In total, cannabis activist garnered 50,000 signatures for a proposed constitutional ballot measure to legalize recreational marijuana, which is backed by a former federal prosecutor. Additionally, advocates submitted over 30,000 signatures for a separate statutory initiative that would establish a medical marijuana program in South Dakota.
Now the South Dakota Secretary of State is responsible for reviewing and validating the signatures before the petition is officially approved. To be added to the ballot, constitutional initiatives require 33,921 valid signatures, but statutory measures need a minimum of 16,961 signatures. Even if some of the signatures can’t be validated by the Secretary of State, the amount collected will likely be well above the required threshold.
Former U.S. attorney Brendan Johnson has spearheaded his groups efforts to acquire the necessary signatures for the adult-use legalization initiative and remarked that he’s, “proud to have submitted petitions on behalf of over 80,000 South Dakotans who believe that voters should decide our state’s marijuana and hemp laws.”
If voters approve the measure in the 2020 election, South Dakota would allow adults 21 and over to possess and distribute a maximum of one ounce of marijuana. Residents will also be allowed to grow up to three marijuana plants for personal use. Additionally, the new law would also require the state legislature to create medical cannabis and industrial hemp programs.

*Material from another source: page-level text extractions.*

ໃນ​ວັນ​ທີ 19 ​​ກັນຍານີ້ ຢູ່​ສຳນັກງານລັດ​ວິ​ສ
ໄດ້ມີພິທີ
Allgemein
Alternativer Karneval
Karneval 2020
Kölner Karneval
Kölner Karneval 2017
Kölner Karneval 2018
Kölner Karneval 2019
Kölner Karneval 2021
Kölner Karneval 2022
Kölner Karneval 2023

Oversight of an adult-use cannabis industry would be performed by the South Dakota Department of Revenue. They will be responsible for reviewing business applications and awarding licenses to cultivators, manufacturers, testing labs, and cannabis retailers. There will be a 15% tax applied to all cannabis sales that will generate revenue for the state and help fund the enforcement of the new law, educational programs, and contribute to the state general fund.
The medical marijuana statute will provide patients with certain medical conditions access to cannabis products to relieve their symptoms. Qualifying patients will be able to possess and purchase up to three ounces of medical marijuana from a licensed cannabis dispensary. They also have the option to grow at up to three plants, or possibly even more if authorized by a physician.

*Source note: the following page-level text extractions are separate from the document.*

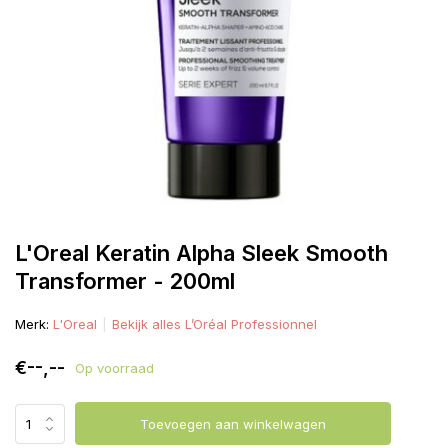
L'Oreal Keratin Alpha Sleek Smooth
Transformer - 200ml
Merk:
L'Oreal
Bekijk alles L’Oréal Professionnel
€--,--
Op voorraad
Toevoegen aan winkelwagen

The sponsor of the proposal is Melissa Mentele, who doubles as the director of New Approach South Dakota. She is excited that South Dakotans will have the opportunity to make change and recently remarked that, “For many years, we have asked the legislature to address the issue of medical marijuana. Despite the fact that a strong majority of South Dakotans support allowing legal, regulated, and safe access to medical marijuana for patients with debilitating conditions, elected officials have failed to take action. Patients cannot afford to wait any longer, and this ballot initiative is our only recourse.”
Fortunately, both the Marijuana Policy Project (MPP) and New Approach PAC have publicly announced their support for these two ballot initiatives. The MPP Deputy Director Matthew Schweich pointed out that, “Right now, there are South Dakotans with serious health conditions who are forced to break the law in order to access effective medical treatments that allow them to live healthier and more productive lives, and that is unacceptable.”